He spoke very rarely of those times, perhaps because their political and social associations were so knit up with the saddest and tenderest personal memories, which it was still anguish to touch. Not only was he

                  “—not of the race
        That hawk, their sorrows in the market place,”
 

but so far as my witness went he shrank from mention of them. I do not remember hearing him speak of the young wife who influenced him so potently at the most vital moment, and turned him from his whole scholarly and aristocratic tradition to an impassioned championship of the oppressed; and he never spoke of the children he had lost. I recall but one allusion to the days when he was fighting the anti-slavery battle along the whole line, and this was with a humorous relish of his Irish servant’s disgust in having to wait upon a negro whom he had asked to his table.

He was rather severe in his notions of the subordination his domestics owed him. They were “to do as they were bid,” and yet he had a tenderness for such as had been any time with him, which was wounded when once a hired man long in his employ greedily overreached him in a certain transaction. He complained of that with a simple grief for the man’s indelicacy after so many favors from him, rather than with any resentment. His hauteur towards his dependents was theoretic; his actual behavior was of the gentle consideration common among Americans of good breeding, and that recreant hired man had no doubt never been suffered to exceed him in shows of mutual politeness. Often when the maid was about weightier matters, he came and opened his door to me himself, welcoming me with the smile that was like no other. Sometimes he said, “Siete il benvenuto,” or used some other Italian phrase, which put me at ease with him in the region where we were most at home together.

Looking back I must confess that I do not see what it was he found to make him wish for my company, which he presently insisted upon having once a week at dinner. After the meal we turned into his study where we sat before a wood fire in winter, and he smoked and talked. He smoked a pipe which was always needing tobacco, or going out, so that I have the figure of him before my eyes constantly getting out of his deep chair to rekindle it from the fire with a paper lighter.
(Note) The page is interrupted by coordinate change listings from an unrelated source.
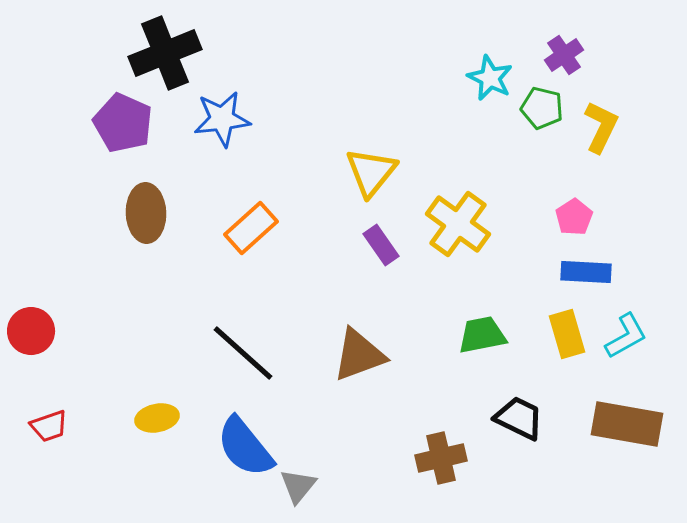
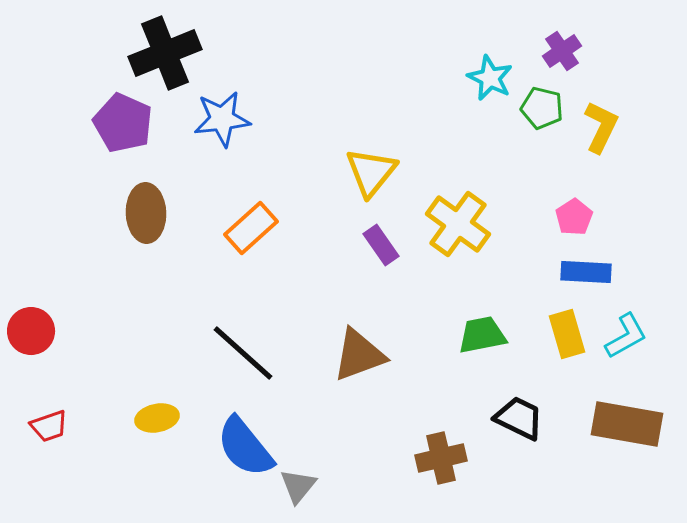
purple cross: moved 2 px left, 4 px up
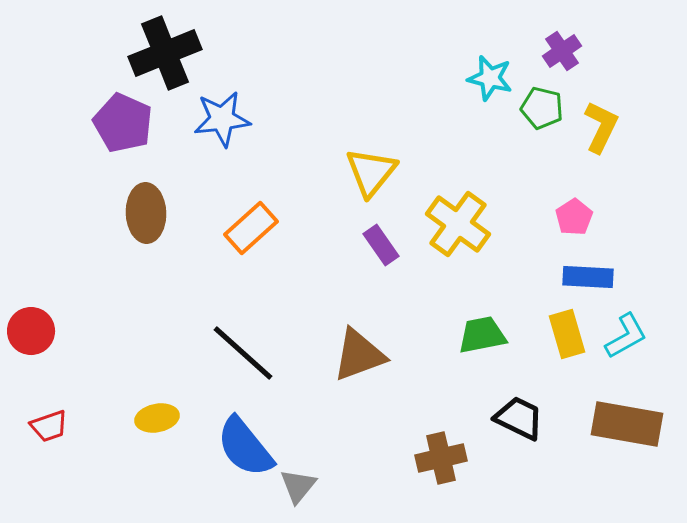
cyan star: rotated 12 degrees counterclockwise
blue rectangle: moved 2 px right, 5 px down
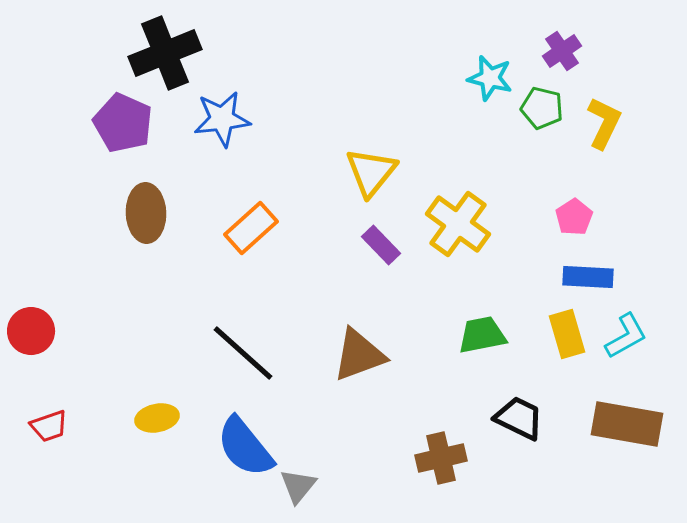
yellow L-shape: moved 3 px right, 4 px up
purple rectangle: rotated 9 degrees counterclockwise
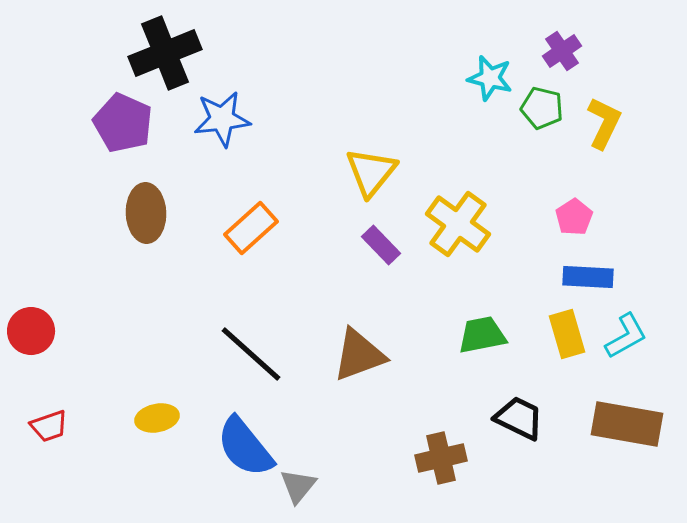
black line: moved 8 px right, 1 px down
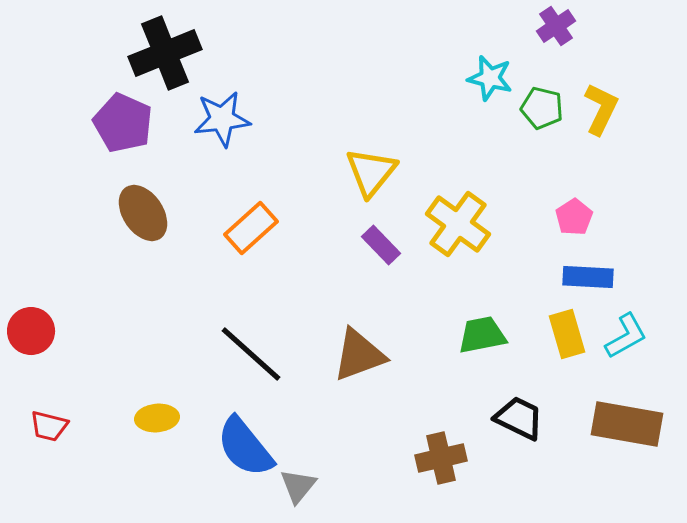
purple cross: moved 6 px left, 25 px up
yellow L-shape: moved 3 px left, 14 px up
brown ellipse: moved 3 px left; rotated 32 degrees counterclockwise
yellow ellipse: rotated 6 degrees clockwise
red trapezoid: rotated 33 degrees clockwise
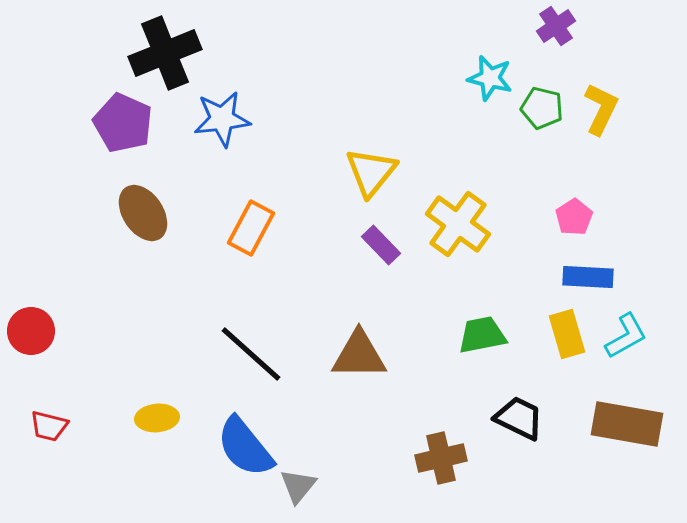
orange rectangle: rotated 20 degrees counterclockwise
brown triangle: rotated 20 degrees clockwise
He was often out of his chair to get a book from the shelves that lined the walls, either for a passage which he wished to read, or for some disputed point which he wished to settle. If I had caused the dispute, he enjoyed putting me in the wrong; if he could not, he sometimes whimsically persisted in his error, in defiance of all authority; but mostly he had such reverence for the truth that he would not question it even in jest.

If I dropped in upon him in the afternoon I was apt to find him reading the old French poets, or the plays of Calderon, or the ‘Divina Commedia’, which he magnanimously supposed me much better acquainted with than I was because I knew some passages of it by heart. One day I came in quoting

        “Io son, cantava, io son dolce Sirena,
        Che i marinai in mezzo al mar dismago.”
 

He stared at me in a rapture with the matchless music, and then uttered all his adoration and despair in one word. “Damn!” he said, and no more. I believe he instantly proposed a walk that day, as if his study walls with all their vistas into the great literatures cramped his soul liberated to a sense of ineffable beauty of the verse of the ‘somma poeta’. But commonly be preferred to have me sit down with him there among the mute witnesses of the larger part of his life. As I have suggested in my own case, it did not matter much whether you brought anything to the feast or not. If he liked you he liked being with you, not for what he got, but for what he gave. He was fond of one man whom I recall as the most silent man I ever met. I never heard him say anything, not even a dull thing, but Lowell delighted in him, and would have you believe that he was full of quaint humor.